(Data provided Opens)

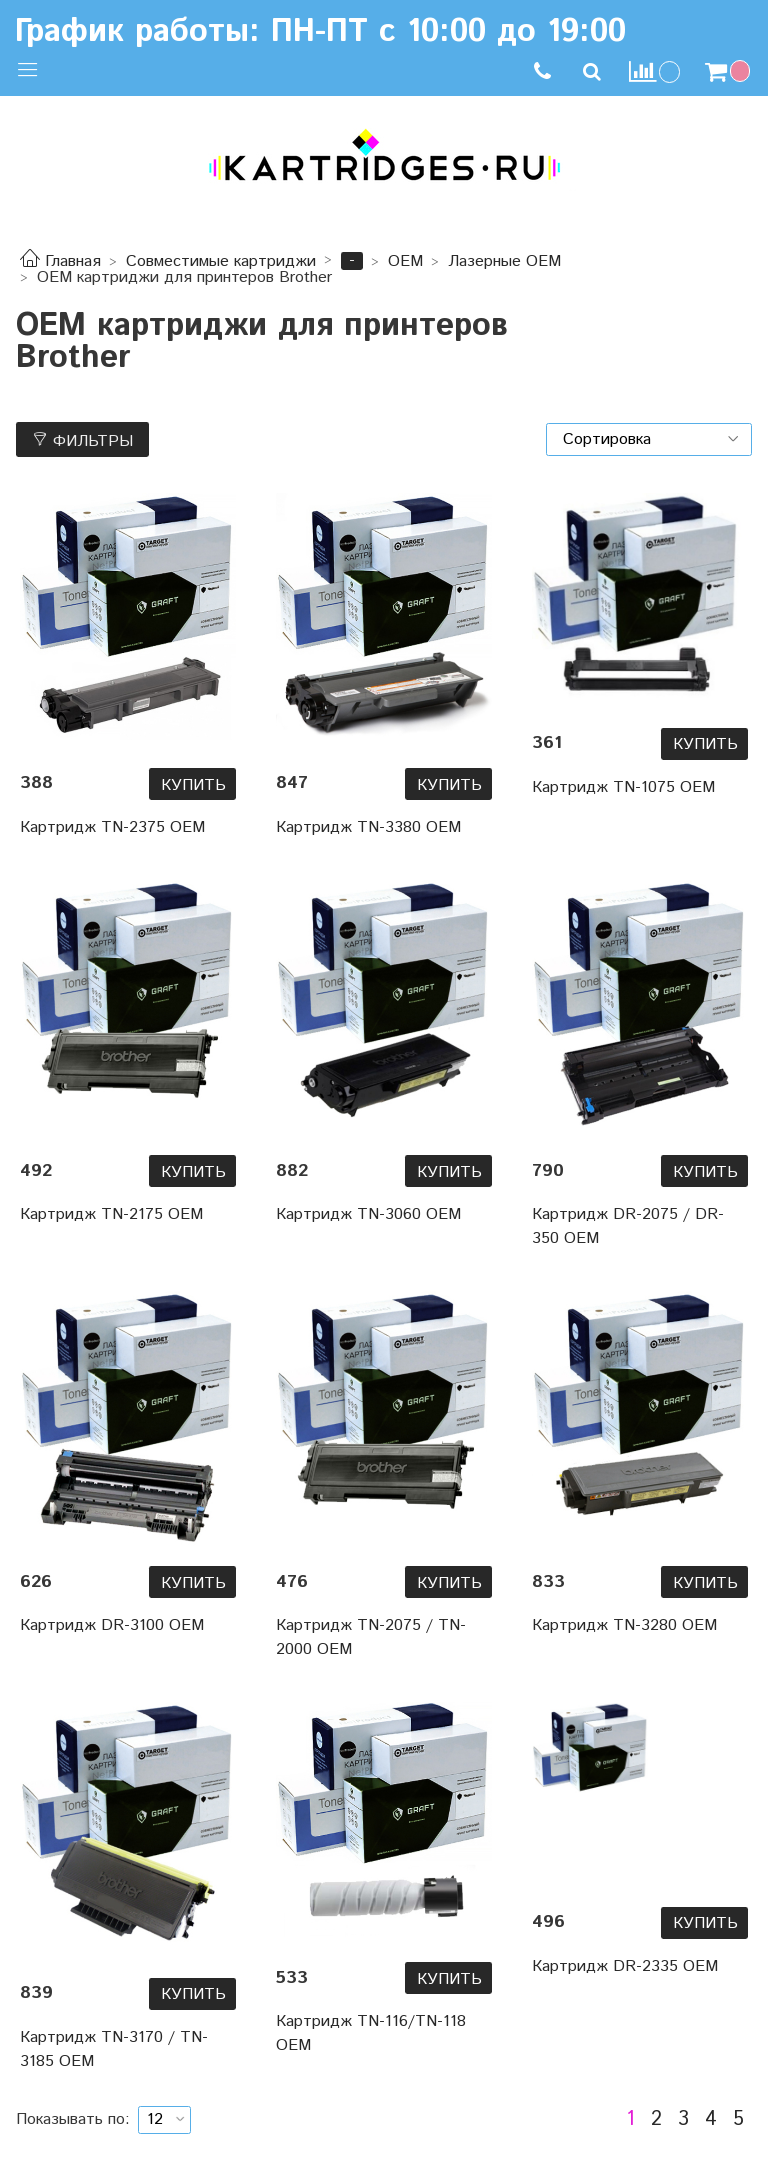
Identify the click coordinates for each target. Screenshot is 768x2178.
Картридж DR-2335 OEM (625, 1966)
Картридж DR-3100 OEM (112, 1625)
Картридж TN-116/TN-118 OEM (371, 2033)
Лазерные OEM (504, 261)
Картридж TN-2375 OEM (112, 827)
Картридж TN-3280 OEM (624, 1625)
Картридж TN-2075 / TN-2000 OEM (371, 1637)
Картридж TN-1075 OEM (623, 787)
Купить (193, 785)
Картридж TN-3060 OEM (368, 1214)
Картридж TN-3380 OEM (368, 827)
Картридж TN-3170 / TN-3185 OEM (114, 2049)
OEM (405, 261)
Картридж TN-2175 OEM (111, 1214)
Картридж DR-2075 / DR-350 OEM (628, 1226)
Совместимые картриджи (221, 261)
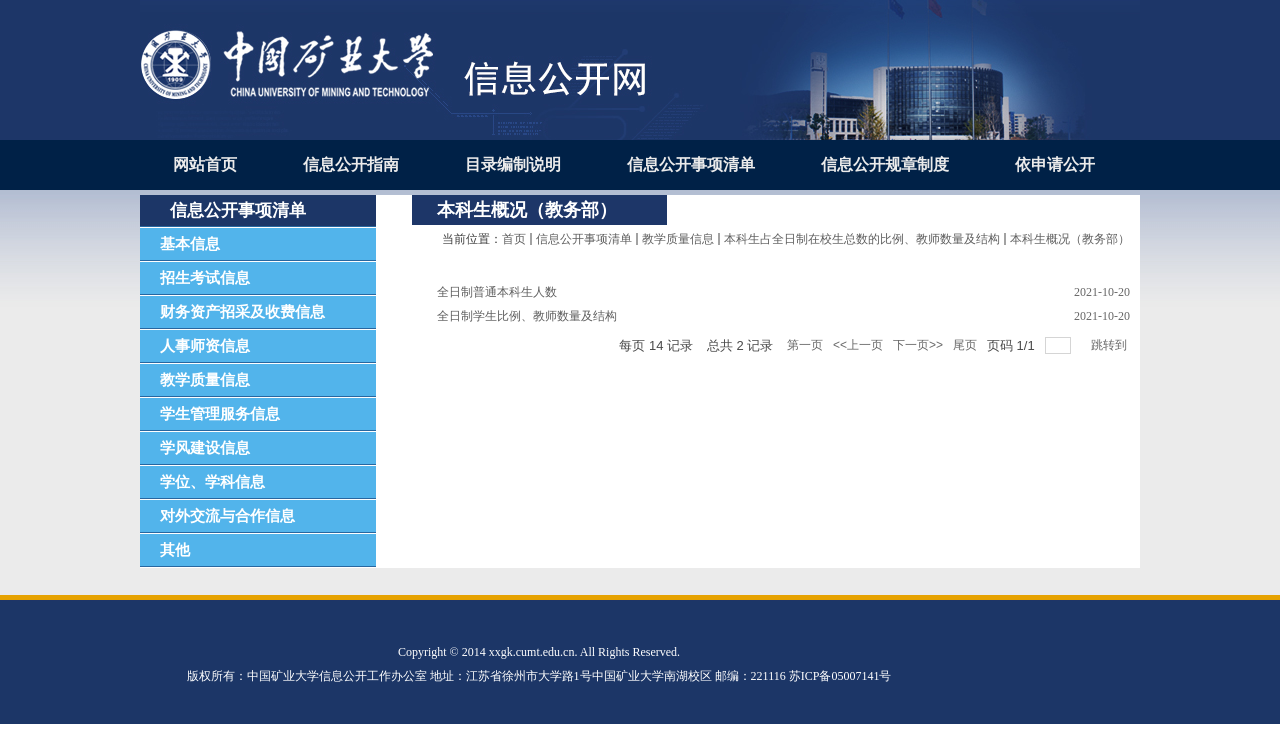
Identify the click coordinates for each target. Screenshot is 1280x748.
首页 (514, 239)
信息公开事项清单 (584, 239)
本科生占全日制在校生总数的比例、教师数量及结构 (862, 239)
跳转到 (1110, 345)
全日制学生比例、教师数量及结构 (527, 316)
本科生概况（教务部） (1070, 239)
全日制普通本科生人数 (497, 292)
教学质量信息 (678, 239)
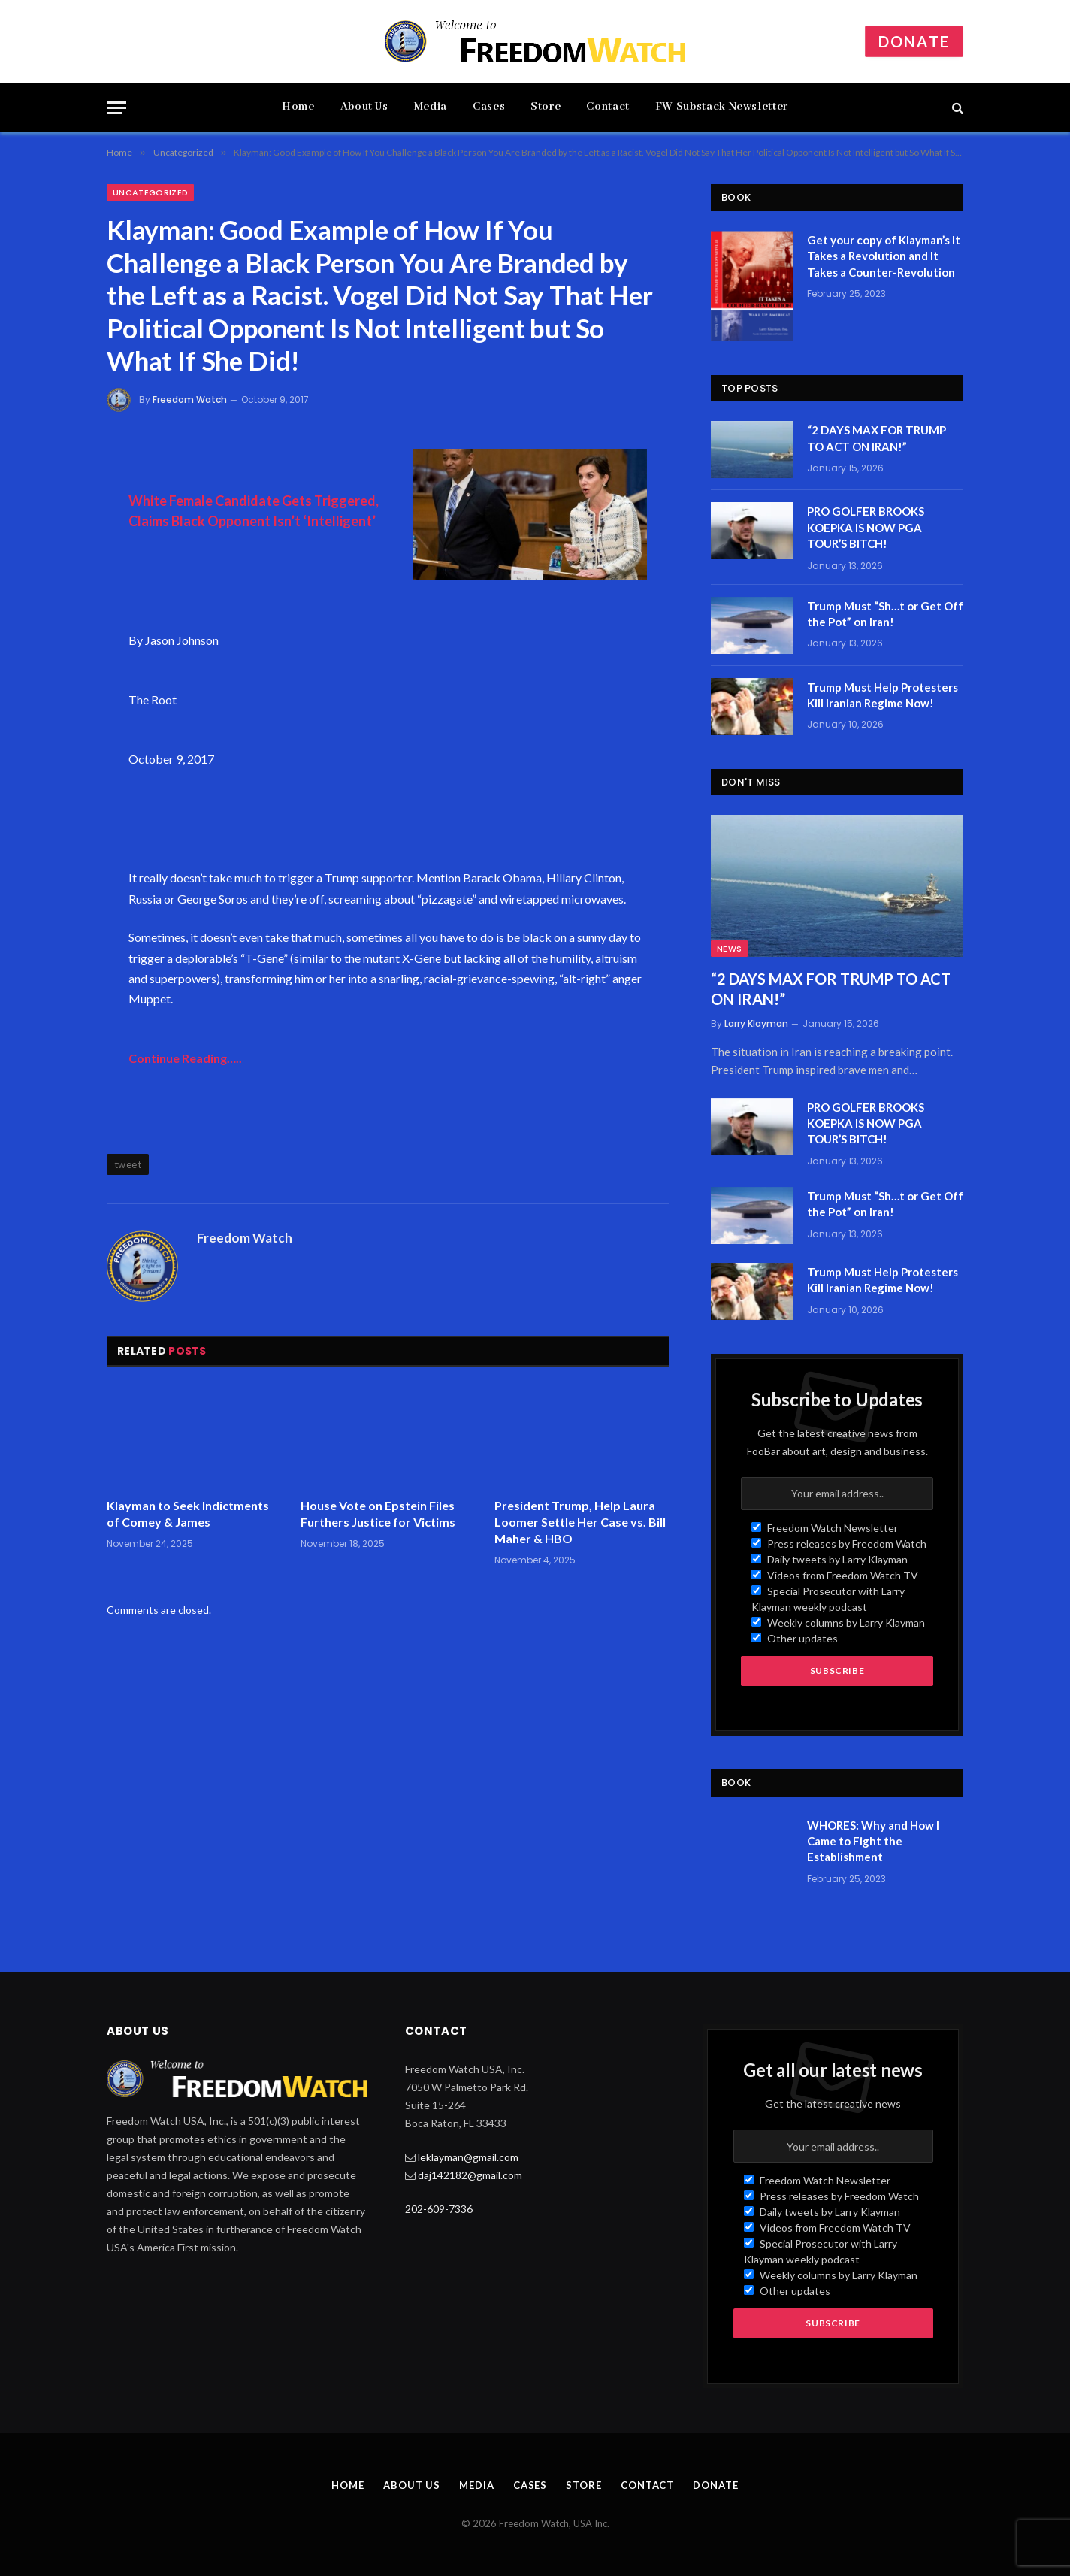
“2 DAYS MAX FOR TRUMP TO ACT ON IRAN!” (876, 438)
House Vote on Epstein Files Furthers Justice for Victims (378, 1513)
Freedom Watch (190, 399)
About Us (364, 107)
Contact (607, 107)
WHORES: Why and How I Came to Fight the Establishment (873, 1841)
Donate (914, 41)
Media (430, 107)
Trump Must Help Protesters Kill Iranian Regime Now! (882, 695)
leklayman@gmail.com (468, 2157)
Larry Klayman (756, 1023)
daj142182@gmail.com (470, 2175)
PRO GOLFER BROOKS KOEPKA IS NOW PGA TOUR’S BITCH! (865, 527)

(Data provided Closes)

How to complete this task: Lines before the one containing "daj142182@gmail.com (470, 2175)" are to be left out; that line and every line after it through the end of the data should be copied exactly.

Exercise response:
daj142182@gmail.com (470, 2175)
PRO GOLFER BROOKS KOEPKA IS NOW PGA TOUR’S BITCH! (865, 527)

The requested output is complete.